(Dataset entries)
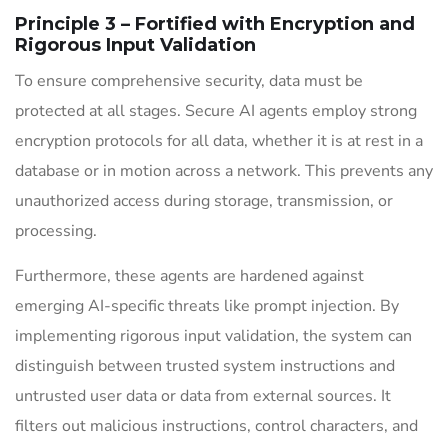
Principle 3 – Fortified with Encryption and
Rigorous Input Validation
To ensure comprehensive security, data must be
protected at all stages. Secure AI agents employ strong
encryption protocols for all data, whether it is at rest in a
database or in motion across a network. This prevents any
unauthorized access during storage, transmission, or
processing.
Furthermore, these agents are hardened against
emerging AI-specific threats like prompt injection. By
implementing rigorous input validation, the system can
distinguish between trusted system instructions and
untrusted user data or data from external sources. It
filters out malicious instructions, control characters, and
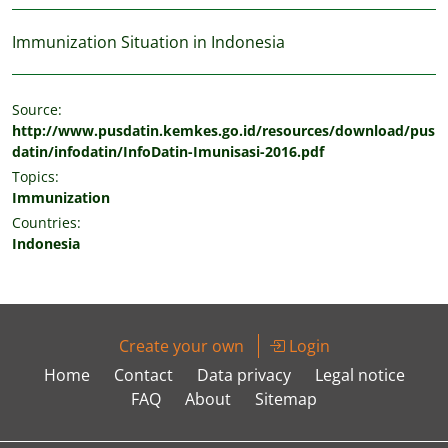
Immunization Situation in Indonesia
Source:
http://www.pusdatin.kemkes.go.id/resources/download/pus
datin/infodatin/InfoDatin-Imunisasi-2016.pdf
Topics:
Immunization
Countries:
Indonesia
Create your own
Login
Home
Contact
Data privacy
Legal notice
FAQ
About
Sitemap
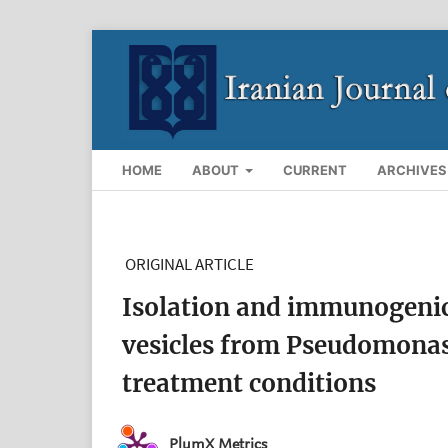
HOME
ABOUT
CURRENT
ARCHIVES
ORIGINAL ARTICLE
Isolation and immunogenic
vesicles from Pseudomonas
treatment conditions
PlumX Metrics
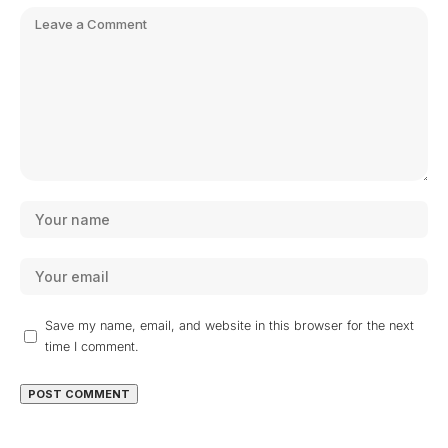
Save my name, email, and website in this browser for the next
time I comment.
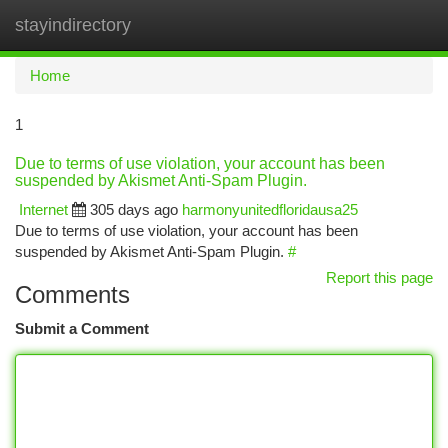
stayindirectory
Togg
navi
Home
1
Due to terms of use violation, your account has been
suspended by Akismet Anti-Spam Plugin.
Internet
305 days ago
harmonyunitedfloridausa25
Due to terms of use violation, your account has been
suspended by Akismet Anti-Spam Plugin.
#
Report this page
Comments
Submit a Comment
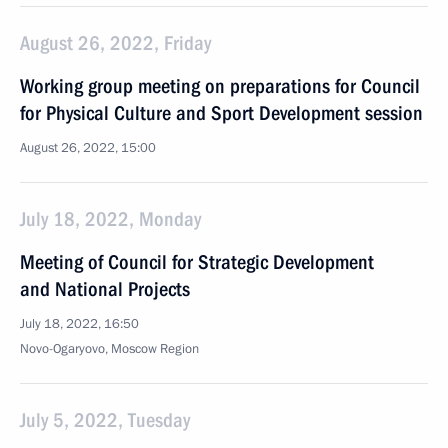
August 26, 2022, Friday
Working group meeting on preparations for Council
for Physical Culture and Sport Development session
August 26, 2022, 15:00
July 18, 2022, Monday
Meeting of Council for Strategic Development
and National Projects
July 18, 2022, 16:50
Novo-Ogaryovo, Moscow Region
July 5, 2022, Tuesday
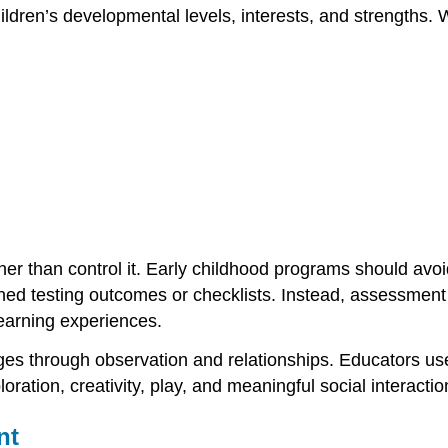
dren’s developmental levels, interests, and strengths. W
r than control it. Early childhood programs should avoi
ed testing outcomes or checklists. Instead, assessment 
learning experiences.
ges through observation and relationships. Educators u
loration, creativity, play, and meaningful social interactio
nt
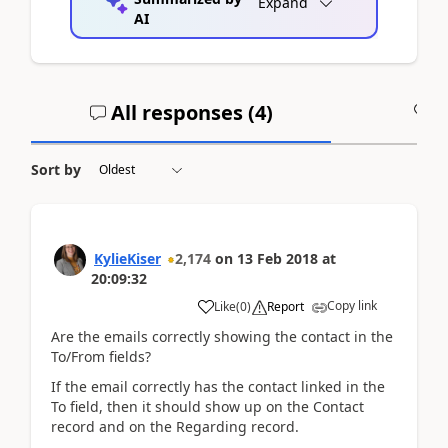
Expand
AI
All responses (
4
)
A
Sort by
KylieKiser
2,174
on
13 Feb 2018
at
20:09:32
Copy link
Like
(
0
)
Report
Are the emails correctly showing the contact in the
To/From fields?
If the email correctly has the contact linked in the
To field, then it should show up on the Contact
record and on the Regarding record.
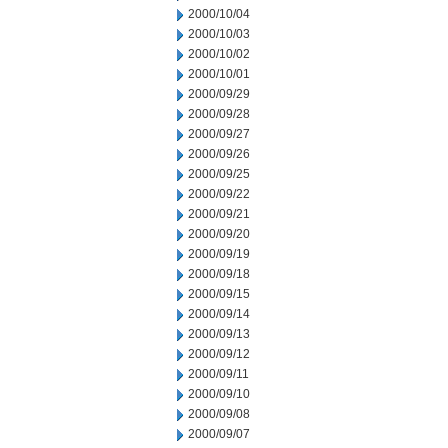
2000/10/04
2000/10/03
2000/10/02
2000/10/01
2000/09/29
2000/09/28
2000/09/27
2000/09/26
2000/09/25
2000/09/22
2000/09/21
2000/09/20
2000/09/19
2000/09/18
2000/09/15
2000/09/14
2000/09/13
2000/09/12
2000/09/11
2000/09/10
2000/09/08
2000/09/07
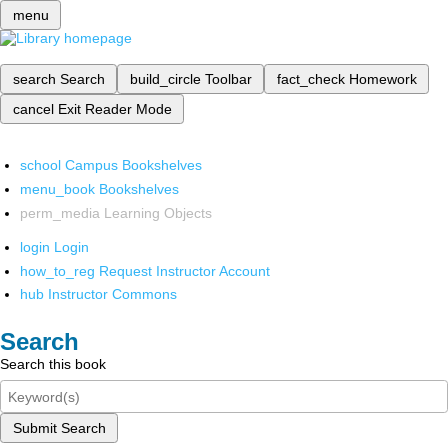
menu
search
Search
build_circle
Toolbar
fact_check
Homework
cancel
Exit Reader Mode
school
Campus Bookshelves
menu_book
Bookshelves
perm_media
Learning Objects
login
Login
how_to_reg
Request Instructor Account
hub
Instructor Commons
Search
Search this book
Submit Search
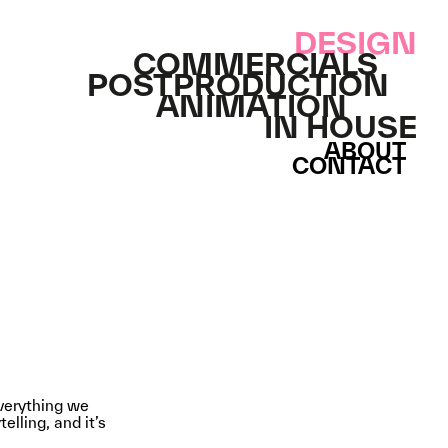
DESIGN
COMMERCIALS
POSTPRODUCTION
ANIMATION
IN HOUSE
ABOUT
CONTACT
everything we
elling, and it’s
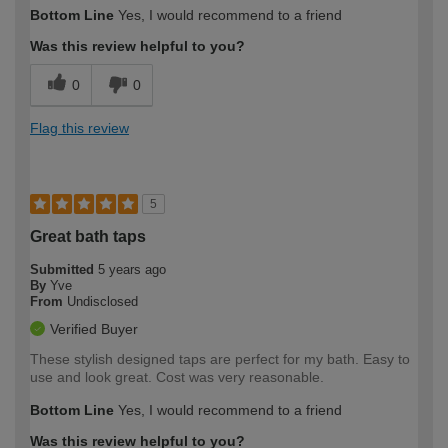
Bottom Line
Yes, I would recommend to a friend
Was this review helpful to you?
0
0
Flag this review
5
Great bath taps
Submitted
5 years ago
By
Yve
From
Undisclosed
Verified Buyer
These stylish designed taps are perfect for my bath. Easy to
use and look great. Cost was very reasonable.
Bottom Line
Yes, I would recommend to a friend
Was this review helpful to you?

_Goal of the exercise_: Report each line of the data that includes the string "Indonesia".

_The completed task_:
Immunization Situation in Indonesia
Indonesia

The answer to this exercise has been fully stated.